個人:住民票の写し・住民票記載事項証明書・戸籍謄本・戸籍抄本のうち1点の書類提出が必要
法人:法人登記簿謄本、印鑑証明書、不動産登記簿謄本
電子申請では、上記の書類をPDFでアップロードし、提出します。申請を行う際は、以下のような流れになります。
①マイページ左メニューの「設備認定申請入力」をクリック
②「出力区分」と「設備利用者区分」を選択(50kW以上の太陽光発電については紙媒体での書類提出)
③情報を記入し、内容確認をクリックし、保存して次に進むをクリック
④必要書類をPDFかZIPでアップロードし、申請をクリック(うまくアップロードできない場合は、紙面での提出も可能)
(2017年3月31日までに売電を開始していた場合は「接続の同意を証する書類」のアップロードは不要です。ただし、2017年3月に売電開始した場合は事業計画の提出後に「接続の同意を証する書類」の追加提出をお願いする場合があります)
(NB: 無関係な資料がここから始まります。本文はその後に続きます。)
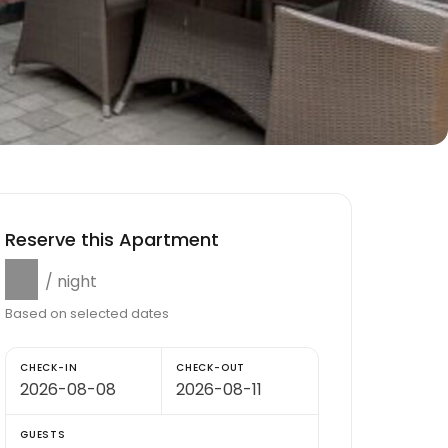
Reserve this Apartment
$0
/ night
Based on selected dates
CHECK-IN
CHECK-OUT
GUESTS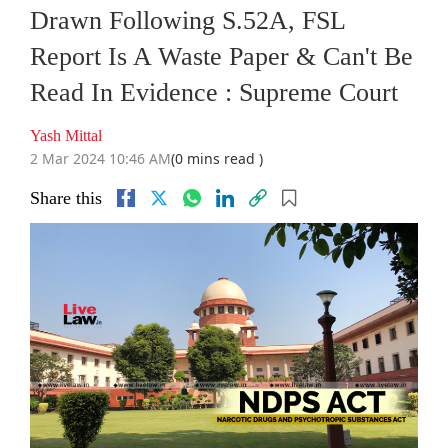
Drawn Following S.52A, FSL
Report Is A Waste Paper & Can't Be
Read In Evidence : Supreme Court
Yash Mittal
2 Mar 2024 10:46 AM
(0 mins read )
Share this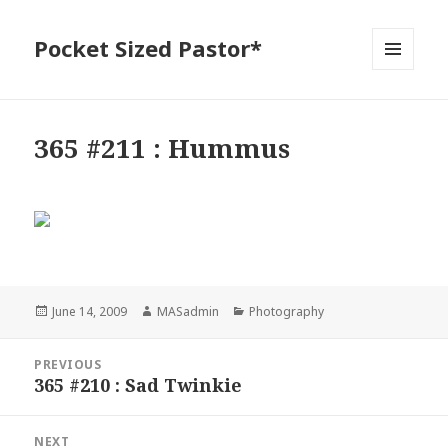
Pocket Sized Pastor*
MENU
AND
WIDGETS
365 #211 : Hummus
Posted
Author
Categories
June 14, 2009
MASadmin
Photography
on
Post
PREVIOUS
navigation
365 #210 : Sad Twinkie
Previous
post:
NEXT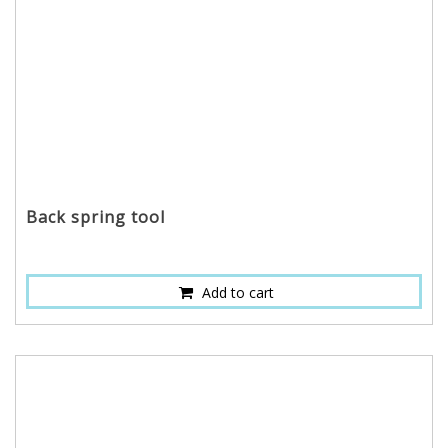
Back spring tool
Add to cart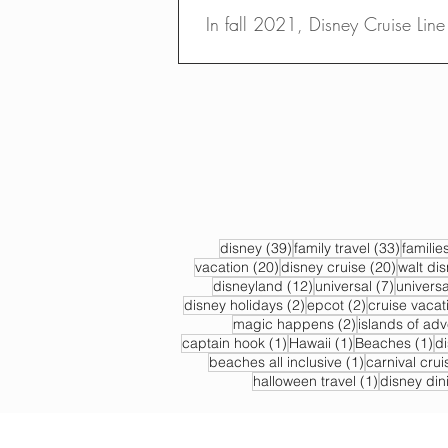
In fall 2021, Disney Cruise Line w
39 posts
33 post
disney
(39)
family travel
(33)
familie
20 posts
20 post
vacation
(20)
disney cruise
(20)
walt di
12 posts
7 posts
disneyland
(12)
universal
(7)
universa
2 posts
2 posts
disney holidays
(2)
epcot
(2)
cruise vacat
2 posts
magic happens
(2)
islands of ad
1 post
1 post
1 
captain hook
(1)
Hawaii
(1)
Beaches
(1)
d
1 post
beaches all inclusive
(1)
carnival crui
1 post
halloween travel
(1)
disney din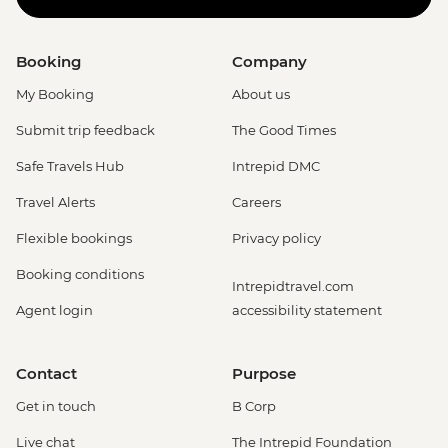
Booking
Company
My Booking
About us
Submit trip feedback
The Good Times
Safe Travels Hub
Intrepid DMC
Travel Alerts
Careers
Flexible bookings
Privacy policy
Booking conditions
Intrepidtravel.com
Agent login
accessibility statement
Contact
Purpose
Get in touch
B Corp
Live chat
The Intrepid Foundation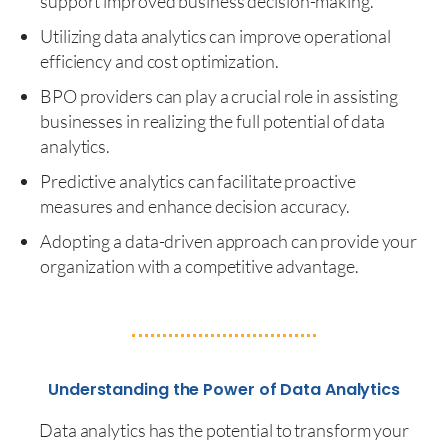
support improved business decision-making.
Utilizing data analytics can improve operational
efficiency and cost optimization.
BPO providers can play a crucial role in assisting
businesses in realizing the full potential of data
analytics.
Predictive analytics can facilitate proactive
measures and enhance decision accuracy.
Adopting a data-driven approach can provide your
organization with a competitive advantage.
Understanding the Power of Data Analytics
Data analytics has the potential to transform your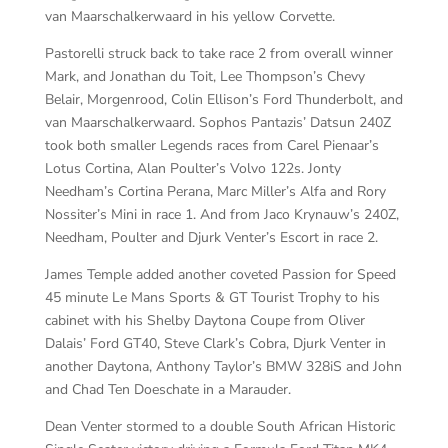
van Maarschalkerwaard in his yellow Corvette.
Pastorelli struck back to take race 2 from overall winner
Mark, and Jonathan du Toit, Lee Thompson’s Chevy
Belair, Morgenrood, Colin Ellison’s Ford Thunderbolt, and
van Maarschalkerwaard. Sophos Pantazis’ Datsun 240Z
took both smaller Legends races from Carel Pienaar’s
Lotus Cortina, Alan Poulter’s Volvo 122s. Jonty
Needham’s Cortina Perana, Marc Miller’s Alfa and Rory
Nossiter’s Mini in race 1. And from Jaco Krynauw’s 240Z,
Needham, Poulter and Djurk Venter’s Escort in race 2.
James Temple added another coveted Passion for Speed
45 minute Le Mans Sports & GT Tourist Trophy to his
cabinet with his Shelby Daytona Coupe from Oliver
Dalais’ Ford GT40, Steve Clark’s Cobra, Djurk Venter in
another Daytona, Anthony Taylor’s BMW 328iS and John
and Chad Ten Doeschate in a Marauder.
Dean Venter stormed to a double South African Historic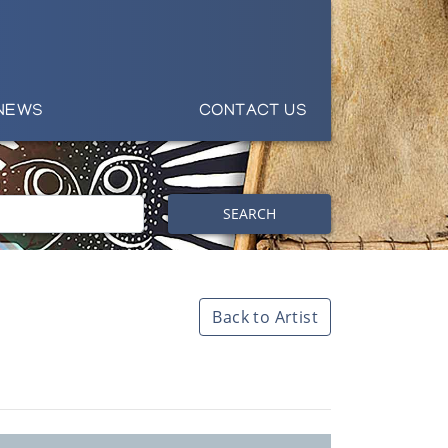
NEWS
CONTACT US
SEARCH
Back to Artist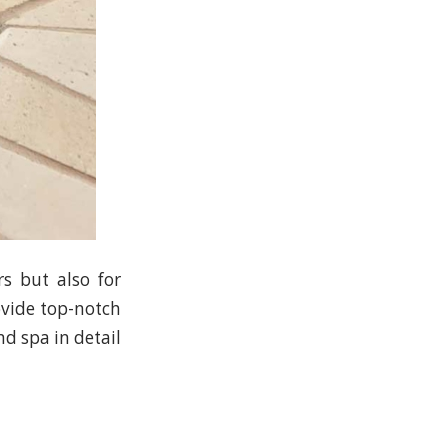
rs but also for
ovide top-notch
nd spa in detail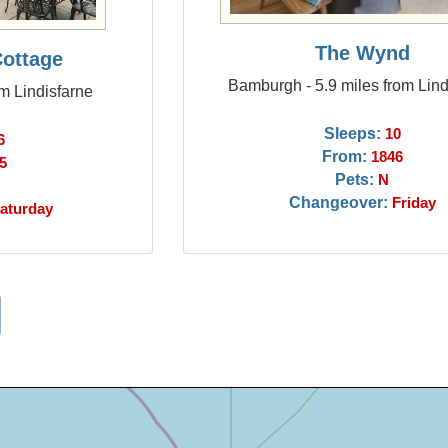
The Wynd
Cottage
Bamburgh - 5.9 miles from Lind
om Lindisfarne
Sleeps:
10
6
From:
1846
5
Pets:
N
Changeover:
Friday
aturday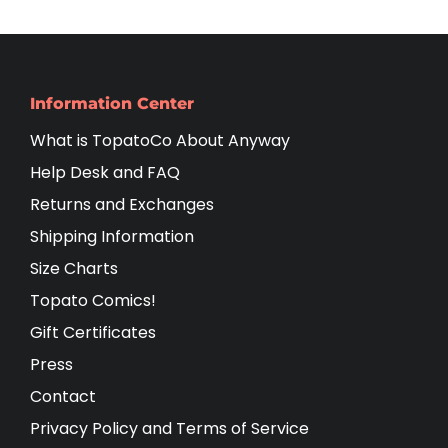
Information Center
What is TopatoCo About Anyway
Help Desk and FAQ
Returns and Exchanges
Shipping Information
Size Charts
Topato Comics!
Gift Certificates
Press
Contact
Privacy Policy and Terms of Service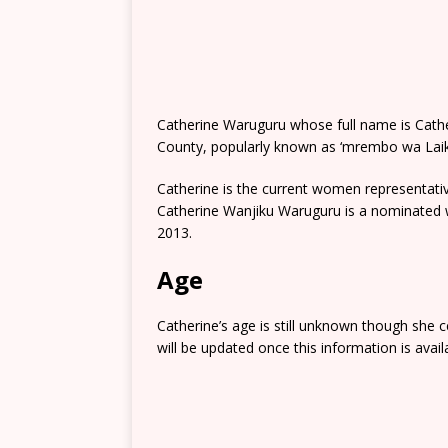
Catherine Waruguru whose full name is Cather
County, popularly known as ‘mrembo wa Laikip
Catherine is the current women representativ
Catherine Wanjiku Waruguru is a nominated w
2013.
Age
Catherine’s age is still unknown though she 
will be updated once this information is avail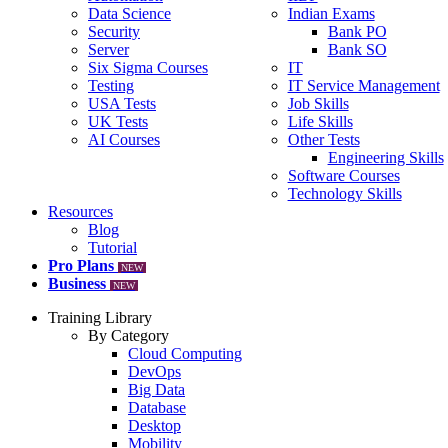
Data Science
Indian Exams
Security
Bank PO
Server
Bank SO
Six Sigma Courses
IT
Testing
IT Service Management
USA Tests
Job Skills
UK Tests
Life Skills
AI Courses
Other Tests
Engineering Skills
Software Courses
Technology Skills
Resources
Blog
Tutorial
Pro Plans
NEW
Business
NEW
Training Library
By Category
Cloud Computing
DevOps
Big Data
Database
Desktop
Mobility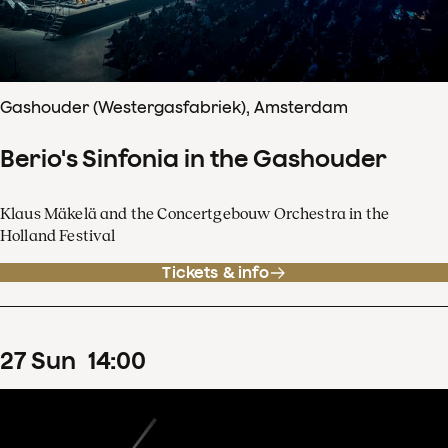
Gashouder (Westergasfabriek), Amsterdam
Berio's Sinfonia in the Gashouder
Klaus Mäkelä and the Concertgebouw Orchestra in the
Holland Festival
Tickets & info
27
Sun
14
:
00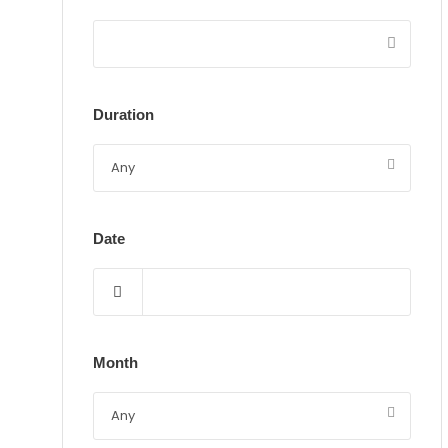
Duration
Date
Month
⑤設備設置者のメールアドレスにメール(メール本文に記載されている申請IDと承諾コードを控える)
⑥マイページトップの「認定申請一覧」をクリック
⑦申請IDを入力し、検索をクリック
⑧該当の申請を見つけたら参照をクリックし、承諾コードを入力し、申請終了
承諾の処理をしなければ審査は開始されません。申請後、審査が完了し、認定されるまで3ヵ月ほどかかります。そのため、確認メールが届くまではこまめにメールをチェックするのがいいでしょう。メールで認定通知が来た後、マイページにて認定通知書をダウンロードすることができます。
太陽光の電子申請における注意点
太陽光の電子申請における注意点は以下の通りです。
認定までに長い期間を要する
1つ目の注意点は「認定までに長い期間を要する」ことです。
経済産業省から、申請から認定まで約3ヵ月といわれていますが、実際には長引く可能性が高いです。
審査期間が長引く理由は以下の通りです。
・手続きや審査自体が複雑化している
・FITによる買取単価は年度ごとに変わるため、単価の下落を回避しようと申請が年度末に集中する
対策として、できる限り早く申請するようにしましょう。
多くの基準をクリアしなければならない
2つ目の注意点は「多くの基準をクリアしなければならない」ことです。
クリアしなければならない基準例の一部を挙げます。
・保守点検やメンテナンスが適切であることを伝える計画を立てる
・安定した売電性能を示すための計測
・太陽光パネルの品質を保証するために、変換効率が機種ごとに割り当てられている規定値を満たす
・発電設備の型番や使用する機器の具体的な情報を記載すること
まとめ
太陽光の電子申請について解説してきました。以下、まとめになります。
・太陽光発電を含む再生可能エネルギーはインターネット上で電子申請することができる
・太陽光発電の認定容量が低圧(発電設備の容量が50kW未満)か高圧(発電設備の容量が50kW以上)かにより申請方法が異なる
・審査には多くの項目をクリアし、更に完了通知を受け取るのに3ヵ月以上かかる
太陽光発電を始める際の申請には多くの書類の提出が必要であり、複雑で専門的な知識を求められる場面も多く、不備があれば申請は通りません。そのため、審査の流れを知り、入念な準備と費用に関するシミュレーションを徹底的に行いましょう。太陽光発電の申請に関して不安を感じている方は、専門業者へ相談することをオススメします。
電子申請は煩雑な太陽光発電を含む、再生可能エネルギーの登録申請手続きがスムーズに行える方法です。太陽光発電を導入し、売電を考えている方はこの記事を参考にぜひ利用してみてください。